# Different Types of Error

In the first notebook, we created some fake data with gaussian/normal noise as error.
Let's take a look at how that error affects the outcome of our fit (aside from just changing the uncertainties).

In [None]:
#Imports
import numpy as np
import lmfit as lf
import matplotlib.pyplot as plt
import scipy.stats as stat

### Setup

We'll start with a similar setup to our original as a sort of control for our experiment. 
The code will look roughly the same, but I haven't made it runnable because I want to reorganize it.

We're going to do something a bit different this time, however.
I've already seen this curve, so that's not really what I'm after here.
What I'd like to see is what happens if I run this code several times.

In [None]:
#Run once:
xdata = np.linspace(0,5,50)
g_ydata = np.zeros(len(xdata))
def f(x,a,b,c):  
    return a*x**2+b*x+c
ycurve = xdata**2
l_mod = lf.Model(f)
params = l_mod.make_params(a=1, b=0, c=0)
a = np.zeros(1000)    #Make empty arrays to define later.
b = np.zeros(len(a))
c = np.zeros(len(a))
a_bins = np.linspace(0.75,1.25,50)  #An array centered on the expected value for a.
b_bins = np.linspace(-1,1,50) #With room on each side for error.
c_bins = np.linspace(-1,1,50) #And a decent length for our plot.

#Run many times:
i = 0
while i < len(a): #This will run as many times as there are elements in a.
    g_noise = np.random.normal(0,1,len(xdata))  
    for j,n in enumerate(xdata):
        g_ydata[j] = n**2+g_noise[j]
    g_sigdata = np.ones(len(xdata))
    g_weighdata = 1/g_sigdata
    l_fit = l_mod.fit(g_ydata, params, x=xdata, weights=g_weighdata)
    l_dict = l_fit.best_values
    l_a = l_dict['a']
    a[i] = l_a        #Make the ith entry in a equal to the a we found for the ith run.
    l_b = l_dict['b']
    b[i] = l_b
    l_c = l_dict['c']
    c[i] = l_c
    i += 1
    
#Save a curve from average:
g_curve = np.mean(a)*xdata**2+np.mean(b)*xdata+np.mean(c)

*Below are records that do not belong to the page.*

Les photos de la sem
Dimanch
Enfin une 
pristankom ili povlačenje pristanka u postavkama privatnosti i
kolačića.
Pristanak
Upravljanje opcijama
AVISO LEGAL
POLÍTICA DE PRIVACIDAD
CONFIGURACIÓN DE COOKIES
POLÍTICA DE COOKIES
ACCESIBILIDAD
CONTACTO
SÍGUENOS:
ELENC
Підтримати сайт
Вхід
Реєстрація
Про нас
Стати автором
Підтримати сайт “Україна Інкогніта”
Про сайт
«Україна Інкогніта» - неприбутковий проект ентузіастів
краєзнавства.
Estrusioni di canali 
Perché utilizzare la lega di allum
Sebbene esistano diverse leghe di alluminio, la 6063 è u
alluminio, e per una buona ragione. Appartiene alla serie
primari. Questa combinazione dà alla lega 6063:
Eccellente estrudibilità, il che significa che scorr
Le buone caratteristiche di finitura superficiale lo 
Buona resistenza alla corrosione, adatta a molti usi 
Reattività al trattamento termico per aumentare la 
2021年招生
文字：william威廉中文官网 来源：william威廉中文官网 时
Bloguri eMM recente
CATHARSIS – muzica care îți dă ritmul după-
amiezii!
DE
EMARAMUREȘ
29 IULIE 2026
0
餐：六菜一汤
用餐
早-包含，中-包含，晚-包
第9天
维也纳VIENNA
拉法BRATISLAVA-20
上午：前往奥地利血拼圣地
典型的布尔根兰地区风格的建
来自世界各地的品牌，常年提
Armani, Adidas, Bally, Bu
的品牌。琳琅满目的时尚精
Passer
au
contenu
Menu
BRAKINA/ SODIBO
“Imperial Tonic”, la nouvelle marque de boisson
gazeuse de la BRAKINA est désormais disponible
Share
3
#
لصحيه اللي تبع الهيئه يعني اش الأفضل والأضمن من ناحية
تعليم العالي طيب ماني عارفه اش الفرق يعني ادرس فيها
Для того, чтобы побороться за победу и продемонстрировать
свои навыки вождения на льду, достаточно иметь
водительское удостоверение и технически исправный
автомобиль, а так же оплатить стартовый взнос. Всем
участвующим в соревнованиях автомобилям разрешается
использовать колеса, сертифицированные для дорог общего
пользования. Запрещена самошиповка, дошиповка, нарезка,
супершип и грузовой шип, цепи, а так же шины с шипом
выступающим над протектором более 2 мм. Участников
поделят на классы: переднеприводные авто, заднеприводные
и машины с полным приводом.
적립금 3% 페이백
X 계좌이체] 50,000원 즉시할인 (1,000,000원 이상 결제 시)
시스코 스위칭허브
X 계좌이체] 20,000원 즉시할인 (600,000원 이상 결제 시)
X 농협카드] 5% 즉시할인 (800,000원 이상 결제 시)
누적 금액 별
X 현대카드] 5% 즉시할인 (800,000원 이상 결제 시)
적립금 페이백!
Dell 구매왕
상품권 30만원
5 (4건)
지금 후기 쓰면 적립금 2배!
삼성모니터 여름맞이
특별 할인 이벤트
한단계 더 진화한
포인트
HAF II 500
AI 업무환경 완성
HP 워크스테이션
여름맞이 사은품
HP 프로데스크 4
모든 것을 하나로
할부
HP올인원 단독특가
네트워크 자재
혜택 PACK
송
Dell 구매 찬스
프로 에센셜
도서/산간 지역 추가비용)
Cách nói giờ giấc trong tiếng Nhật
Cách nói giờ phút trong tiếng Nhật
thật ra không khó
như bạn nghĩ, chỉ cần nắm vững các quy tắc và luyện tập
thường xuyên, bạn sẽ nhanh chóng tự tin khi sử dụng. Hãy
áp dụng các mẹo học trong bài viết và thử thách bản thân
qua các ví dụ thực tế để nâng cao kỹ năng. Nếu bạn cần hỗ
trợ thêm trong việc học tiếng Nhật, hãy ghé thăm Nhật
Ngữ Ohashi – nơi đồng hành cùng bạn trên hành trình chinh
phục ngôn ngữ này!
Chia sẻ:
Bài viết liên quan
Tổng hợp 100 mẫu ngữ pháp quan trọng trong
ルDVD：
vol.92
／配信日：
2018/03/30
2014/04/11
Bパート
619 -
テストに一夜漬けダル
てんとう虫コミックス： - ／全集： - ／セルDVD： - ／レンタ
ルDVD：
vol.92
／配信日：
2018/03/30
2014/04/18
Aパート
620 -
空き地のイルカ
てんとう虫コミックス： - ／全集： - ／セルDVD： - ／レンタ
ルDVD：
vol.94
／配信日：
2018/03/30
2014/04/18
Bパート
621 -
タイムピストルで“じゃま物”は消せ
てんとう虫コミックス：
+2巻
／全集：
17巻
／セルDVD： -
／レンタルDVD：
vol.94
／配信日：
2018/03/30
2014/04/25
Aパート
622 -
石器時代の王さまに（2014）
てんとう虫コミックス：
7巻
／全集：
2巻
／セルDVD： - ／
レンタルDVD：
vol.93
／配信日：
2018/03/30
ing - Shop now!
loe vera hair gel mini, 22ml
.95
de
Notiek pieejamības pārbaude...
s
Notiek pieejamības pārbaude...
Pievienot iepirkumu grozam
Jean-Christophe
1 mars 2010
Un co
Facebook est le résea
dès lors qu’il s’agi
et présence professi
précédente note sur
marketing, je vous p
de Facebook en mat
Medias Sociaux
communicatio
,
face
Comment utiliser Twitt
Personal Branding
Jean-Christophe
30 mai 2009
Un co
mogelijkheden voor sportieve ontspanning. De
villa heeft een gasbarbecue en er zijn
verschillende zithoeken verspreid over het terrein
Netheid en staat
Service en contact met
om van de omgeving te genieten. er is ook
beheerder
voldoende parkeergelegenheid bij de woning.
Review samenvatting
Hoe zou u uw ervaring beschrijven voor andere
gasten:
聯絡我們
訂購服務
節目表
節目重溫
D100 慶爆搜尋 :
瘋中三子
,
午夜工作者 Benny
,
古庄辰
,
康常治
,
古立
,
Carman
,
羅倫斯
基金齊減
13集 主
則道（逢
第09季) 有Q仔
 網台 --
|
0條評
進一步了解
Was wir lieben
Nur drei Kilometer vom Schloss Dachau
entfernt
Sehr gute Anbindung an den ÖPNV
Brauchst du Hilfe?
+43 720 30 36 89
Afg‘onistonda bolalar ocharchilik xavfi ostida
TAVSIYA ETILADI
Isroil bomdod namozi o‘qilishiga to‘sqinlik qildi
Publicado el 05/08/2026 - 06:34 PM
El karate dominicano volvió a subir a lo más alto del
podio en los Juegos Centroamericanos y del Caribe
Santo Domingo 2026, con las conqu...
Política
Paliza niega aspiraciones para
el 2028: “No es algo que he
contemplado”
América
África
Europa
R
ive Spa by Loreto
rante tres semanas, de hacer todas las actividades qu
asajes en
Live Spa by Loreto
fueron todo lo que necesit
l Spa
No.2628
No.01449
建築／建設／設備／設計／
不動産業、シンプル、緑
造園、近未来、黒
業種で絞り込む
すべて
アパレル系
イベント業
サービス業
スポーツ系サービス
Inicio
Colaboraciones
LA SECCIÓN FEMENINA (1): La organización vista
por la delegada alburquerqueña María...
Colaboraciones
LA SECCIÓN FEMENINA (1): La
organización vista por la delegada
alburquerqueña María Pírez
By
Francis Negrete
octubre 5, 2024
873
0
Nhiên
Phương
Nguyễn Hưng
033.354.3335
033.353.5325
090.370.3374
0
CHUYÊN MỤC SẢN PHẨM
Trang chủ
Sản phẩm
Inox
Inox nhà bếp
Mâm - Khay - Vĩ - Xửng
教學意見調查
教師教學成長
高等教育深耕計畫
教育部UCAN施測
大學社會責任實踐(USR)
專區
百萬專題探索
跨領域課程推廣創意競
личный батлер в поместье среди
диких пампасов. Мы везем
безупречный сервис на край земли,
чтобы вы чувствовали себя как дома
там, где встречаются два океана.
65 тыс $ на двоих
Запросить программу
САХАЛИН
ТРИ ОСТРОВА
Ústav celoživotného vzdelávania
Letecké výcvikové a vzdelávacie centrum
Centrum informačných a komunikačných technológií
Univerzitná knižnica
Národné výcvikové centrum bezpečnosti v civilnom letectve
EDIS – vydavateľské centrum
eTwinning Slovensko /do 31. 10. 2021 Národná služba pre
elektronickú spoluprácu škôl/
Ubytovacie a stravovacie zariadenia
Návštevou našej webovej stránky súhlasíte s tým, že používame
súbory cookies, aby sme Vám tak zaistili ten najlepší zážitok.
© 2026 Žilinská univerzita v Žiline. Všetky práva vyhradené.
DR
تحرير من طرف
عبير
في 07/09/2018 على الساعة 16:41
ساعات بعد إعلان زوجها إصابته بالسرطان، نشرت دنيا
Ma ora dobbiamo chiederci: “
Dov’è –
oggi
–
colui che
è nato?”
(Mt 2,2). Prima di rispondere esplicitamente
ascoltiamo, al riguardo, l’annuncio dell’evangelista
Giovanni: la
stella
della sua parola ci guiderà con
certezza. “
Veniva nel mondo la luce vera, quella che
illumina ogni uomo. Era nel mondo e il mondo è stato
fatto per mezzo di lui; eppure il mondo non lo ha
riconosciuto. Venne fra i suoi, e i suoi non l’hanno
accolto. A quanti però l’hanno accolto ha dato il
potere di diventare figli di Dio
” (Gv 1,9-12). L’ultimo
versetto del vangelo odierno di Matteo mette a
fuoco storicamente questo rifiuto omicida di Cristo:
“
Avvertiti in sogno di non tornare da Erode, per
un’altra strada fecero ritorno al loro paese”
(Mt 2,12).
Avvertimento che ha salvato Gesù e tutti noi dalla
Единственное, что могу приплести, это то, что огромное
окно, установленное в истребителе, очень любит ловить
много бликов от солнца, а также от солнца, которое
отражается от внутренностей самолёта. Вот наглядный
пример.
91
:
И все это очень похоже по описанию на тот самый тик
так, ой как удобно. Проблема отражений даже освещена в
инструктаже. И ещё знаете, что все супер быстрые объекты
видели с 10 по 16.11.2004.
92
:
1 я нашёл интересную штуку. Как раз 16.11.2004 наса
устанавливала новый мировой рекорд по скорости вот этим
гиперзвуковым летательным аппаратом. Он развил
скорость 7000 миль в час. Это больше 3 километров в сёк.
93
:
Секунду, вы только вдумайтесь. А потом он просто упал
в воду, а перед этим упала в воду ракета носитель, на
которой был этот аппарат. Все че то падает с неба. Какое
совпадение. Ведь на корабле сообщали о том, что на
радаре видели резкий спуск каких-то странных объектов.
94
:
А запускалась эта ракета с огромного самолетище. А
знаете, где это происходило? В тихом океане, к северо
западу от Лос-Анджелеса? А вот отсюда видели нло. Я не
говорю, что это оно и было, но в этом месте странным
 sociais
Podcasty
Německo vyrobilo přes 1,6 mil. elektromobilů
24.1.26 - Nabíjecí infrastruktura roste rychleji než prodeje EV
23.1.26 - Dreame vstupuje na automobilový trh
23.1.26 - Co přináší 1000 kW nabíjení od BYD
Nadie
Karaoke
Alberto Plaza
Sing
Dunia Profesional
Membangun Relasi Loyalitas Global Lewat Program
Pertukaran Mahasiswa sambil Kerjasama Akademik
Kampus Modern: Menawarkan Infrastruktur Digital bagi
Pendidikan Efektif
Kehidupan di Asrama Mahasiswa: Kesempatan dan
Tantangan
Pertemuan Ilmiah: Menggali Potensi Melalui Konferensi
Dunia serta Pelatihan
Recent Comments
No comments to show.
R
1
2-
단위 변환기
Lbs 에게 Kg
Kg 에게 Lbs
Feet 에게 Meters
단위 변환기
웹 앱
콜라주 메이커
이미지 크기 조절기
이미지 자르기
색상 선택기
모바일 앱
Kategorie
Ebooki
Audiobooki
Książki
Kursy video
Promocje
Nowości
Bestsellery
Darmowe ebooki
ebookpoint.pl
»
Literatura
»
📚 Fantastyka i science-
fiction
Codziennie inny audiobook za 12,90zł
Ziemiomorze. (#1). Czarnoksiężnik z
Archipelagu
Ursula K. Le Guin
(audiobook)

Now let's see how these value distributions look.

In [None]:
#Plotting
plt.subplot(111)             #This will allow us to create multiple, separate plots.
plt.hist(a,bins=a_bins)      #The bins sort similar values together.
plt.title('Distribution: a') #Title the plot
plt.xlabel('Value')          #Label the x-axis
plt.ylabel('Counts')
plt.show()
print("Average: "+str(np.mean(a))) #Below the plot, print the average value of a that we fitted for.

plt.subplot(111)
plt.hist(b,bins=b_bins)      #Without grouping similar values, we would probably have only one occurrence for each
plt.title('Distribution: b')
plt.xlabel('Value')
plt.ylabel('Counts')
plt.show()
print("Average: "+str(np.mean(b)))

plt.subplot(111)
plt.hist(c,bins=c_bins)      #The bins also happen to determine the range over which we plot.
plt.title('Distribution: c')
plt.xlabel('Value')
plt.ylabel('Counts')
plt.show()
print("Average: "+str(np.mean(c)))

Not perfect, but these outputs are reasonably symmetric, and we can tell where the peaks would be. 
They also taper off quite nicely. So, we can reasonably assume that our fit will tend toward the correct values.
And, if we take a look at our averages for each array, they're similar to the expected values!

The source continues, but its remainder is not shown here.